Pour Gilles Berquet la photographie et la magie ont un dénominateur commun : la création d’une apparence qui se donne pour le réel. Pour le prouver l’artiste a développé deux secteurs : la magie céleste et la magie terrestre. Faire enter le cosmos dans une image se révèle assez simple et crédible. Mais permettre au  corps d’une femme de pénétrer dans l’image est bien plus compliqué et ce même si celle-là se laisse « prendre » (ce qui n’est pas vraiment le cas dans le livre de Julie Crenn où elle avance masquée). D’autant que le prétendu magicien emporte sans le savoir dans sa boîte noire à double fond ses propres fantasmes. Le sujet – plus qu’objet -  de ses prises  les tord à sa guise. Mais  de telles photographies émerveillent grâce à la part aveugle que le modèle cache. Ornée de strass et de paillettes la femme charme d’abord l’opérateur pour ensuite enchanter celui qu’une telle opération ferme. Ce qui est un comble puisque toute opération est avant tout ouverture… Aguichante le modèle s’exécute pour mieux couper la tête du voyeur. Le pauvre magicien ne s’en tire pas mieux : croyant scier la femme en deux elle le manipule.

 

Néanmoins Berquet pend le voyeur au gibet de ses mises en scène. D’autant que pour botter les fesses au réel il ne manque jamais d’entrain. Sous couverts d’images surannées il transforme le présent sans présent en une pseudo science-friction au sein d’une fantaisie enduite de rigueur. Qu’on se rassure : l’hygiène la plus intime restera tout compte fait celle de l’esprit.
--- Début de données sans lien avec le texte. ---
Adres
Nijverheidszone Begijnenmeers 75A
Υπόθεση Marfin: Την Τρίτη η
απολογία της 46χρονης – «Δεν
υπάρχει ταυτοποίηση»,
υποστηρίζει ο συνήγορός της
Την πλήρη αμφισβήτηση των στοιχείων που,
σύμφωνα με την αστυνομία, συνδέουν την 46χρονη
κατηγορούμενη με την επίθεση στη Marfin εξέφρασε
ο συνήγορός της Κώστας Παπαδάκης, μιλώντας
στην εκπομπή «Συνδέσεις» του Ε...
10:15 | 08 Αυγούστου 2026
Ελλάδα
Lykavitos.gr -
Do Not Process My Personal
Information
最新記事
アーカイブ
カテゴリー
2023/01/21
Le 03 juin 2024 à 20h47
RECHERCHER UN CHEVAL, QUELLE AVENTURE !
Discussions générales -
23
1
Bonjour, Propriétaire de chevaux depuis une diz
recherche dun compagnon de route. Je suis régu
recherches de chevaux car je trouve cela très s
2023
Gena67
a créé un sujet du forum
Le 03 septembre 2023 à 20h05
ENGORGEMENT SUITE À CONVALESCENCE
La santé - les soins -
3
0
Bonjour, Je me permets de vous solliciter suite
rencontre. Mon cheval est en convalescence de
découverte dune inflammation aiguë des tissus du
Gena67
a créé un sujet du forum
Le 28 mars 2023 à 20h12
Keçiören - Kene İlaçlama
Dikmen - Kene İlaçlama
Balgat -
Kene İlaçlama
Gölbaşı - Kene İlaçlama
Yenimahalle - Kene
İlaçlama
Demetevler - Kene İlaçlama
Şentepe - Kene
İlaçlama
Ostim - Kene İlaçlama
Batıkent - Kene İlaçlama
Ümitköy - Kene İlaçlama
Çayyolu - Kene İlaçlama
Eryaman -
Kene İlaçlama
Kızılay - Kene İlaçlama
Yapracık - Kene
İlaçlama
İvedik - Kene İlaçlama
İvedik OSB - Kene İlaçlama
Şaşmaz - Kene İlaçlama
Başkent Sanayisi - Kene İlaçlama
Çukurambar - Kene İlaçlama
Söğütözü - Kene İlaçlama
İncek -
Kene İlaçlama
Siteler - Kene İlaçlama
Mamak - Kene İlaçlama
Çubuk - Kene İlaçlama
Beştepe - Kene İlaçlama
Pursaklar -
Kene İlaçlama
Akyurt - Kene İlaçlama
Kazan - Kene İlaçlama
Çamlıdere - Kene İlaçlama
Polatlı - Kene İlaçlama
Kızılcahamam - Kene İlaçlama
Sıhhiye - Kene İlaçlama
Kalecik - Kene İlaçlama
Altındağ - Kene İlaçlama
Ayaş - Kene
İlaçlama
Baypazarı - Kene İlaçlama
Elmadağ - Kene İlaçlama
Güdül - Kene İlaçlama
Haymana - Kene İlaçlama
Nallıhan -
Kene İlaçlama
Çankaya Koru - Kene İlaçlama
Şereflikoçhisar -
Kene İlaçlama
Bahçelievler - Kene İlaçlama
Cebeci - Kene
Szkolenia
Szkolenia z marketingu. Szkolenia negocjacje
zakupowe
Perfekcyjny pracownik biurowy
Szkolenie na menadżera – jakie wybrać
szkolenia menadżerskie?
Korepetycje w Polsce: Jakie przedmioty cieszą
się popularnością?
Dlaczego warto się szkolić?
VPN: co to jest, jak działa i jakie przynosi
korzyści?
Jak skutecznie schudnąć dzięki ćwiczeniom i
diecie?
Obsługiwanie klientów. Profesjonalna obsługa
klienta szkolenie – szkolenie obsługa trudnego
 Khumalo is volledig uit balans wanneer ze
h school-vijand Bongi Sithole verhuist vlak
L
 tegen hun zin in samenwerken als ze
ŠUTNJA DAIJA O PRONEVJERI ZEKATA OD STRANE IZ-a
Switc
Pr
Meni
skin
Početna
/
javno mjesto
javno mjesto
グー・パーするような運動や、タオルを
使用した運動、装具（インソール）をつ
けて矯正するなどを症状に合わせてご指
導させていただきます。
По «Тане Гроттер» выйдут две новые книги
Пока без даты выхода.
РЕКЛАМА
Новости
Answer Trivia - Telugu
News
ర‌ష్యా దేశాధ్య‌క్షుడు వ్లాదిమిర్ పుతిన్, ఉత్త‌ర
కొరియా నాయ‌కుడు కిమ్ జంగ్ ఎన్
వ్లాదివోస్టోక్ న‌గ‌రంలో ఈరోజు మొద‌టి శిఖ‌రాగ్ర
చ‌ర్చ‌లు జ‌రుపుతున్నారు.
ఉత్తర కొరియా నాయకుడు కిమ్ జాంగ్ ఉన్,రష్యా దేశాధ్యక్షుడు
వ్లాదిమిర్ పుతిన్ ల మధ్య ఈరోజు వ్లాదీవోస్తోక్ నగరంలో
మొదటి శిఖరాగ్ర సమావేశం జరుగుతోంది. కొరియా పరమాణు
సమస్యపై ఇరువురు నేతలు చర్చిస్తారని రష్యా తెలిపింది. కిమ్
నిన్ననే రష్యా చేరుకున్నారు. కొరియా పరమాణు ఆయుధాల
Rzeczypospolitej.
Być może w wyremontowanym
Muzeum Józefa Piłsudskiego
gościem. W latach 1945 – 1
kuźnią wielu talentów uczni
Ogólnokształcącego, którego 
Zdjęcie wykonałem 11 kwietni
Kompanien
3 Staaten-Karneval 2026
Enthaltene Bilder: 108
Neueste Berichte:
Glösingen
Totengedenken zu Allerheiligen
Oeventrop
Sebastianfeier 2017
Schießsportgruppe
Afin d’y parvenir le photographe propose des valses communicantes. Les apparences s’y transforment en victimes militaires (de strass et paillettes) de guerres inciviles. Sous des titres harmonieux se dressent des dégommages en règle. Les raies alitées produisent des sourires charmeurs. Mais ils mordent jusqu’au croyant qui boit son Darjiling comme du petit lait maternel dans des tasses athées.  Chaque photo regorge de coups de pied aux nues et de coups d’épée dans l’O de l’histoire. Les vitriers pourraient y porter des costumes à carreaux qu’on n’y prêterait pas garde. Et le Christ lui-même n’aura d’yeux que pour ces servantes au grand cœur. Le magicien d’aube en reste lui-même le serviteur zélé. Sidéré par une voilette violette ce chat d’eau sent l’arrête de maquereau. L’attentif entendra son ronronnement lors des séances de pose.

 

Jean-Paul Gavard-Perret


Gilles Berquet, collection Pickpocket, Derrière la salle de bain, Rouen, 7 €.

Gilles Berquet et Julie Crenn, A l’intérieur, Derrière la salle de bain, Rouen, 12 €.